JAKARTA - Eggs are a source of high-quality protein as well as rich in important nutrients such as vitamin B12 and selenium. The way it is cooked also affects its nutritional value. In general, methods such as boiling and poaching (boiling without shell) are considered the healthiest because they do not require additional fat.
Here are some healthier ways to cook eggs, complete with tips from nutritionists, as reported by the Health page.
1. Boiled eggs
Boiled eggs are cooked with their shells in boiling water. The level of maturity can be adjusted, ranging from half-cooked with a soft yolk to perfectly cooked.
The advantage of this method is that it does not require additional oil or butter, so it is suitable for those of you who want to reduce fat intake.
"Half-cooked or fully cooked eggs without added fat can retain all or most of the nutrients without adding calories from fat," said Mariam Zakhary, DO, clinical advisor at the Ikon Recovery Center in Saddle Brook, New Jersey.
In addition, boiled eggs also help increase the absorption of antioxidants such as lutein and zeaxanthin compared to scrambled eggs. Two boiled eggs contain about 12.6 grams of protein. Combine with fresh fruit for a balanced and fiber-rich snack.
2. Poached Eggs
Poached eggs are made by breaking the eggs into hot water (not until boiling), then cooked until the whites are cooked and the yolks are still soft. This method is practical and still low in calories because it does not use oil or butter.
"Poaching is a practical and easy way to consume eggs without adding calories from oil or butter," says Helen Tieu, RD, a dietitian.
Several studies have also shown that this method can help increase protein and fat digestibility. Add a little vinegar to the water and stir slowly before adding the eggs so that the whites do not spread.
3. Orak-arik eggs
Scrambled eggs are a quick and easy choice, and can be made healthier with a little adjustment. Use healthy oils such as olive oil or avocado oil instead of butter. You can also add various vegetables to increase nutritional value.
"Stirring eggs with vegetables such as bell peppers, spinach, mushrooms, or tomatoes can increase fiber and nutrient content," said Tieu.
This combination of protein and fiber helps you feel full longer. Add vegetables and nuts to make it more filling and nutrient-rich.
4. Eggs with Egg Whites
Egg yolks contain many vitamins, minerals, and fats, while egg whites are mostly made up of protein. For those of you who want to reduce your cholesterol or fat intake, egg whites can be a lighter option.

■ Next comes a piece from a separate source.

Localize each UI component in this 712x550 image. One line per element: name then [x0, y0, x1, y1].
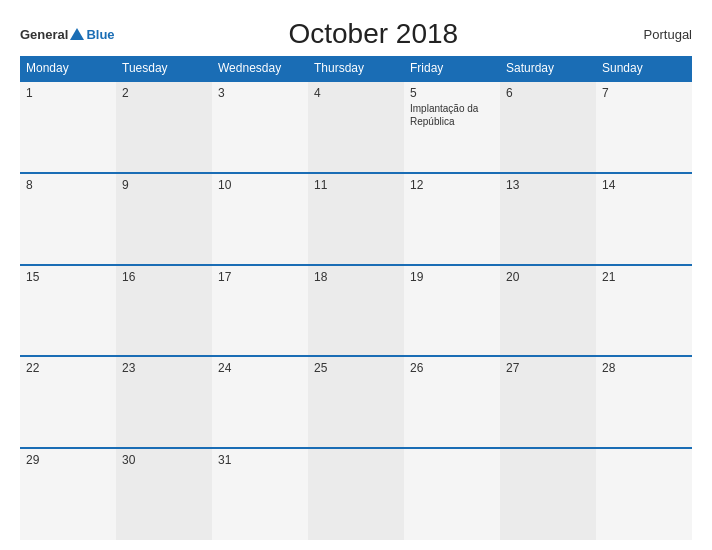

"Adding egg whites to whole eggs is a good way to increase protein without adding fat or cholesterol," says Tieu. Mix 1/4–2/3 cup of egg whites with 1–2 whole eggs to increase protein intake without adding too much fat.
5. Fried Eggs
Baked eggs, such as egg muffins or egg bites, are suitable for those of you who like to prepare food in advance (meal prep). This method is practical and can be combined with various nutritious ingredients.
"Roasting eggs with additional vegetables such as spinach, mushrooms, bell peppers, or broccoli is a practical snack or breakfast that can be carried," added Tieu.
In addition, this menu is easy to adjust to the family's taste. Make it in large quantities and store it in the freezer so that you always have a stock of ready-to-eat healthy breakfast.
6. Omelet
Omelet is one of the most flexible ways to enjoy eggs. You can add various ingredients such as vegetables, cheese, and spices. For a healthier version, use a non-stick pan so you don't need much oil.
"Omelet or scrambled eggs cooked with a non-stick pan helps minimize added fat," said Dr. Zakhary.
"Adding vegetables also increases fiber, antioxidants, and food volume," he added.
Fill omelets with high-fiber and protein ingredients such as vegetables, nuts, and a little cheese to keep it healthy and filling.